I knelt down by the babbling brook and sighed as my pack slid from my shoulders. It had been a quiet day’s walk, this one, the miles eaten up underfoot as I strode diligently forward. Head in the clouds, my Da had always said, as he’d watched me stride across the small fields of our village.

         Such small fields, I remembered fondly. Such different times.

         I hadn’t seen my village in many a moon, but I had something… different. A mission. A purpose.

         My hand rose unbidden to stroke at the amulet I kept safely tied around my neck. Even pressed against my flesh – uncannily so – it remained ice-cold to the touch.

         Minutes passed before I shook myself free of the meditative trance I found myself in, and I laughingly chided myself for not starting on the camp sooner.

         ‘You’d find yourself with a fungal nail infection near Cheltenham,’ I chuckled, picturing the gleaming, lavish city I’d travelled through at the beginning of my journey and the haughty, tall denizens who called it home.

         Well, home on this side of the sea at least.

         I lit a small fire for my dinner and rolled the smoothest rock I could find over for a place to perch next to it. It would probably also serve as my pillow, I noted glumly. Sleeping rough had started as a difficult thing to do, I recalled. Now it was just a sad, accepted fact of my life.

         I shook out my aching legs, fondly remembering the way my mother used to rub them after a long day out in the fields. ‘How can compression therapy help with foot pain?’ I’d asked her once, with the arrogance of youth.

         She’d laughed, bless her, and told me to mind my manners. Sure enough, my legs had hurt much less when I woke up the next day. I practically skipped out of our little hole, into the pastures.

         I frowned as I remembered that happier time. Had it been kindness, her massages, or manipulation? What she had to do to force me back out onto the field?

         My fingers, unknowingly, stroked the amulet again.

Daughter’s Small Feet

My daughter has such tiny little perfect feet, just like me. As you would’ve read in my other blogs, I am really passionate about looking after my feet and keeping them healthy and clean. I think it’s something that everyone should do, but after a couple of in-depth conversations with my expert foot specialist, I realised that most people don’t take foot care as seriously as I do.

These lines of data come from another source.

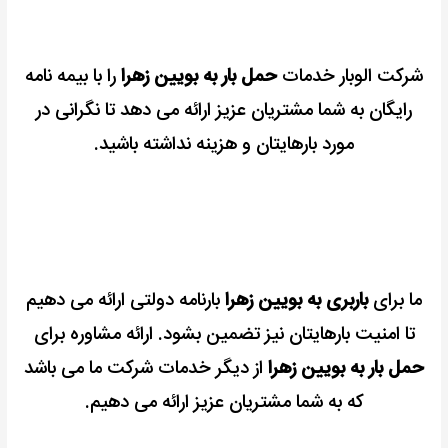
شرکت الوبار خدمات
حمل بار به بویین زهرا
را با بیمه نامه
رایگان به شما مشتریان عزیز ارائه می دهد تا نگرانی در
مورد بارهایتان و هزینه نداشته باشید.
ما برای
باربری به بویین زهرا
بارنامه دولتی ارائه می دهیم
تا امنیت بارهایتان نیز تضمین بشود.
ارائه مشاوره برای
حمل بار به بویین زهرا
از دیگر خدمات شرکت ما می باشد
که به شما مشتریان عزیز ارائه می دهیم.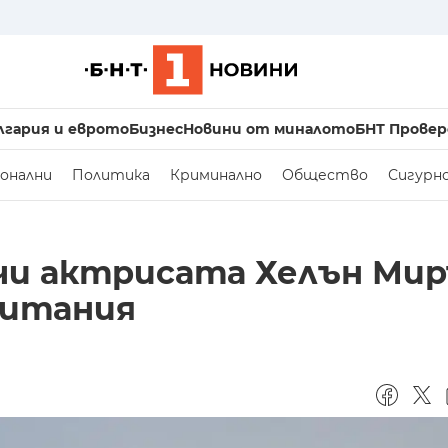
лгария и еврото
Бизнес
Новини от миналото
БНТ Провер
онални
Политика
Криминално
Общество
Сигурн
чи актрисата Хелън Мир
ритания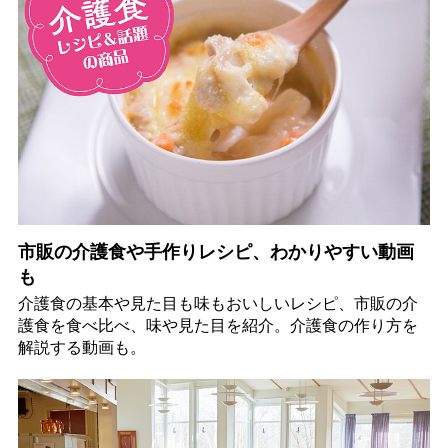
市販の介護食や手作りレシピ、わかりやすい動画
も
介護食の基本や見た目も味もおいしいレシピ、市販の介
護食を食べ比べ、味や見た目を紹介。介護食の作り方を
解説する動画も。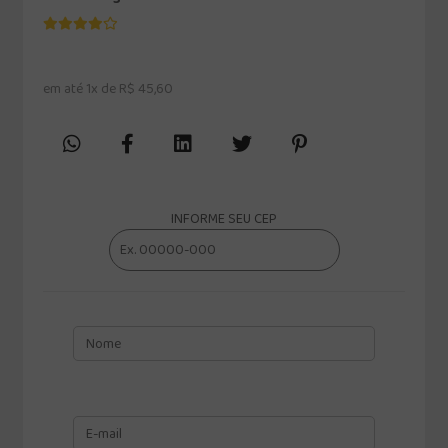
em até 1x de R$ 45,60
INFORME SEU CEP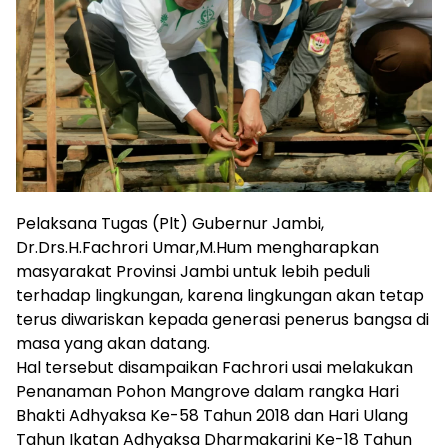
Pelaksana Tugas (Plt) Gubernur Jambi,
Dr.Drs.H.Fachrori Umar,M.Hum mengharapkan
masyarakat Provinsi Jambi untuk lebih peduli
terhadap lingkungan, karena lingkungan akan tetap
terus diwariskan kepada generasi penerus bangsa di
masa yang akan datang.
Hal tersebut disampaikan Fachrori usai melakukan
Penanaman Pohon Mangrove dalam rangka Hari
Bhakti Adhyaksa Ke-58 Tahun 2018 dan Hari Ulang
Tahun Ikatan Adhyaksa Dharmakarini Ke-18 Tahun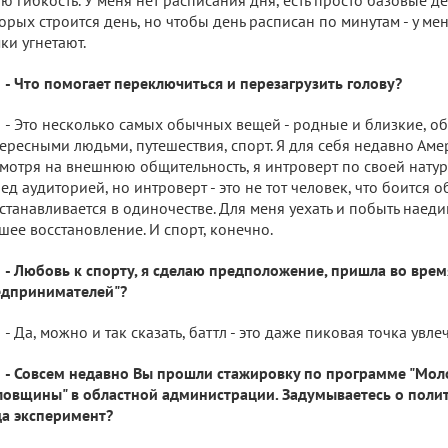
орых строится день, но чтобы день расписан по минутам - у мен
ки угнетают.
- Что помогает переключиться и перезагрузить голову?
- Это несколько самых обычных вещей - родные и близкие, о
ересными людьми, путешествия, спорт. Я для себя недавно Аме
мотря на внешнюю общительность, я интроверт по своей натуре
ед аудиторией, но интроверт - это не тот человек, что боится об
станавливается в одиночестве. Для меня уехать и побыть наеди
шее восстановление. И спорт, конечно.
- Любовь к спорту, я сделаю предположение, пришла во врем
едпринимателей"?
- Да, можно и так сказать, баттл - это даже пиковая точка увле
- Совсем недавно Вы прошли стажировку по программе "Мо
овщины" в областной администрации. Задумываетесь о полит
а эксперимент?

When I had my daughter just over eleven months ago now, I vowed that her feet would remain soft and perfect forever. She has the tiniest little toes. It’s truly adorable. I vowed that she would never get any common foot condition. She won’t experience the pain of ingrown toenails, her skin won’t get hard and she won’t get corns and callouses. I’m disgusted at the thought of these things happening to her, but I have to imagine them to ensure that it never becomes a reality. 

I know that kids these days are more likely to experience developmental problems, although I’m not sure why. That’s why I’ve also vowed that if I need to source children’s orthotics in the Cheltenham area in the future then I will. There’s no shame in wearing orthotics as long as her feet are clean and well looked after. In fact, wearing orthotics is one of the best ways to ensure her feet are looked after.

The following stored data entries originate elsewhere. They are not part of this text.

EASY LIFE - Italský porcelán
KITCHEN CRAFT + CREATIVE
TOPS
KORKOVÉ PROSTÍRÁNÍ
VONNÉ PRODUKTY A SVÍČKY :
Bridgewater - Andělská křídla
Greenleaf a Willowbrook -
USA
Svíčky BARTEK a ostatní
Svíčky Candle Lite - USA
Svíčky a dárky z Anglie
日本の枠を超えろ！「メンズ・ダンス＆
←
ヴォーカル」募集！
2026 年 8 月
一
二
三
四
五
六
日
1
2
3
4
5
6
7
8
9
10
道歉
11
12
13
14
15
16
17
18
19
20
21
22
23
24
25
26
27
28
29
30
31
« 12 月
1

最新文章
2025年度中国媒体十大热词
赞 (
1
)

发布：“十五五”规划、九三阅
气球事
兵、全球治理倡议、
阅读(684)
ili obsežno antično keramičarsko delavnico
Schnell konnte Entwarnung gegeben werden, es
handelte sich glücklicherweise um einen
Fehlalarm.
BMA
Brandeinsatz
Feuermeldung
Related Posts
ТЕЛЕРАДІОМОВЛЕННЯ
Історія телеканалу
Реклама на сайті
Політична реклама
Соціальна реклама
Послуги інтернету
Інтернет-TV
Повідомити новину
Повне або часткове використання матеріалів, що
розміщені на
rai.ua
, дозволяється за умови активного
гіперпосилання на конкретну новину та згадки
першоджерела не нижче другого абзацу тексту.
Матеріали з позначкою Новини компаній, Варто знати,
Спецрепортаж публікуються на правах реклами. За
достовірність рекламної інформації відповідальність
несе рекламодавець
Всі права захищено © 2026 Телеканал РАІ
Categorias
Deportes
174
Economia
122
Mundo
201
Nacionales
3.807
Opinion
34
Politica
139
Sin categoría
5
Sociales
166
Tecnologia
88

My daughter is crawling now and soon she’ll be able to walk. She’ll need strong, well looked after feet to ensure they can take her wherever she wants to go. She’s going to be a little adventurous child and I’m so excited to see what she does with her life. I’m also excited to see how perfect her feet remain for the rest of her life. 

Okay, I best be off now. I’ve got to bathe my daughter before she goes to sleep. I’m bathing her in this nice oil that makes her skin, including her feet, very soft.